Tuesday, December 28, 2010

I felt I'm stuck

It's year end and 2011 is coming after 3 more days. So, what have I done that is worth to mention throughout year 2010? Frankly say, except that I'm still remained healthy, optimistic, successfullt graduated as a LLB holder, then I can't think of other events that could impress my 2010. I don't know whether it is because of I have wrongly engaged a firm for my chambering or what...I felt admist in the end of 2010, I felt that I'm struggling for nothing which is an unfruitful journey to me. Most of time, I will feel anxiety, low self-esteem, worry, and irritating. Listening to people's good news, then I will start to compare with myself that trigerring to a rather serious mixed feeling that leading me to a discourage's slippery slop.

End of the 2010, which is the time for me to make decisions for a better 2011. Stay or leave? Go for clearing my gov's responsibility or remained silent to it? Single life or couple life ahead? JB or Seremban? and many more hesitations keep popping out in my mind that making me puzzling for my future. Why no one is appreciated me? Why my salary remained unincrease? Why I'm not as outstanding as people are expected me to? Why everything I did will seems like so wrong? Why no one is recognised me?

Just about to knock off from office, I begin to obess with something about myself, seriously and trying to re-evaluate the current me in the current position in this society, family, and the relationship with him. Then I only realized I'm actually did not or I can say never ask myself what I really want to be in the rest of my life? What I'm actually want and what I should do to stand out from the crowd?

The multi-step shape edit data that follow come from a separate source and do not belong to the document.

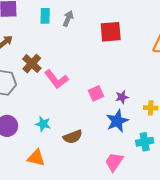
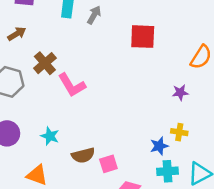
pink square: (96, 93) -> (108, 164), moved
purple star: (122, 97) -> (180, 93), moved
blue star: (117, 121) -> (159, 146), moved, size x0.7

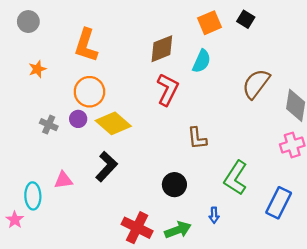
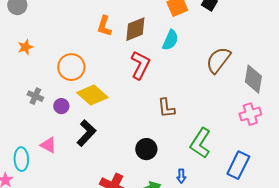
orange L-shape: (86, 45) -> (104, 26), moved, size x0.7
purple circle: (78, 119) -> (61, 106), moved
pink triangle: (63, 180) -> (48, 145), turned 36

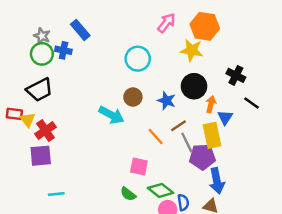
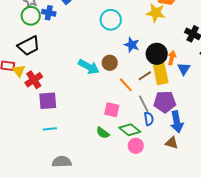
black circle: (194, 86) -> (157, 54), moved
brown circle: (133, 97) -> (110, 63), moved
blue star: (166, 101) -> (132, 45), moved
yellow rectangle: (212, 135) -> (161, 74), moved
gray line: (187, 143) -> (144, 104), moved
purple square: (41, 156) -> (48, 101), moved
cyan line: (56, 194) -> (50, 129), moved
blue semicircle: (183, 202) -> (149, 119), moved

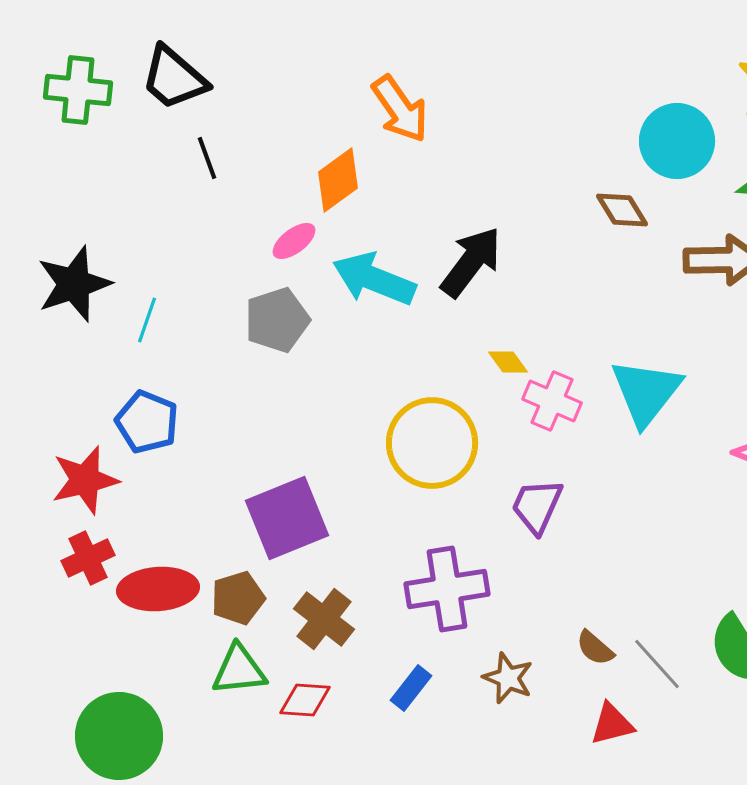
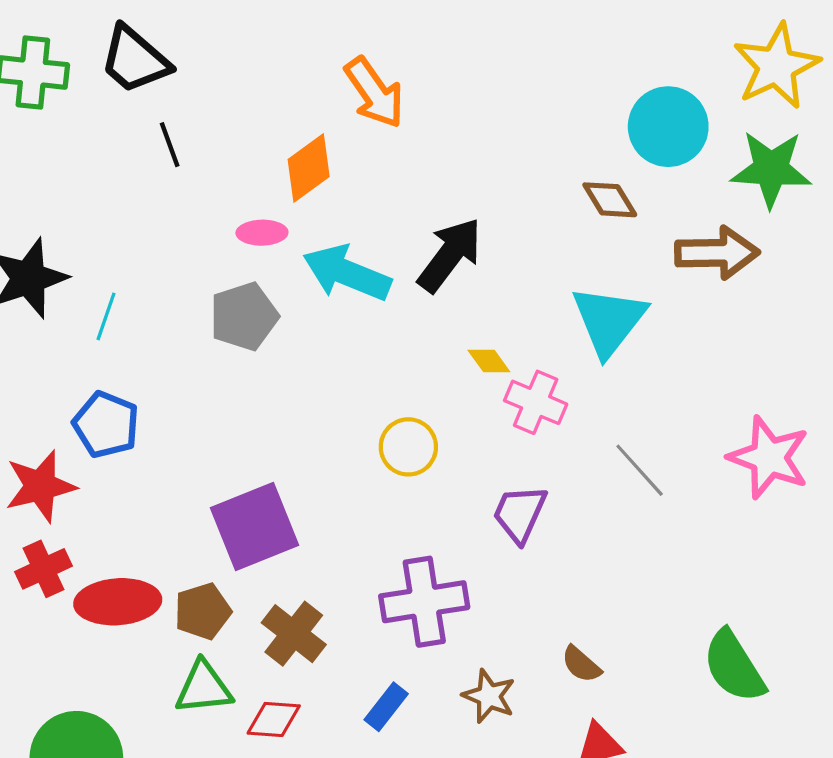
pink ellipse: (294, 241) -> (262, 233), turned 36
cyan triangle: (646, 392) -> (609, 321), moved
yellow circle: (432, 443) -> (408, 447), size x0.6
gray line: (657, 664) -> (640, 470), moved

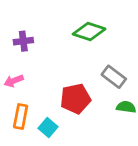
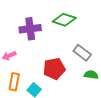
purple cross: (23, 41) -> (30, 29), moved, size x1.5

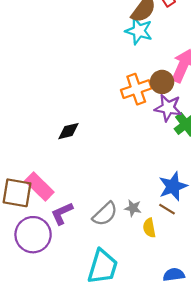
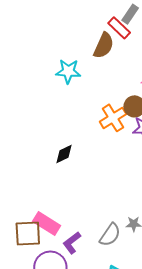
cyan star: (139, 31) -> (68, 71), moved
black diamond: (68, 131) -> (64, 154), moved

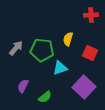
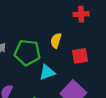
red square: (90, 53) -> (80, 56), turned -35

Had I found the real me? If I want to be a litigant, a lawyer, am I doing something that I'm in the right track towards a better lawyer? If I want to earn monies, am I doing something which are practical to materialize it?

I should be out spoken in order to be a good lawyer. I should able to take risk for a better career with lucrative earning. I should manage to control my emotion in order to always moving on the right track. I should remain positive for challenges in front of me! I should stop being childish by conduct or thought. I should move forwards and give myself chances to find a real me, a real me of 25!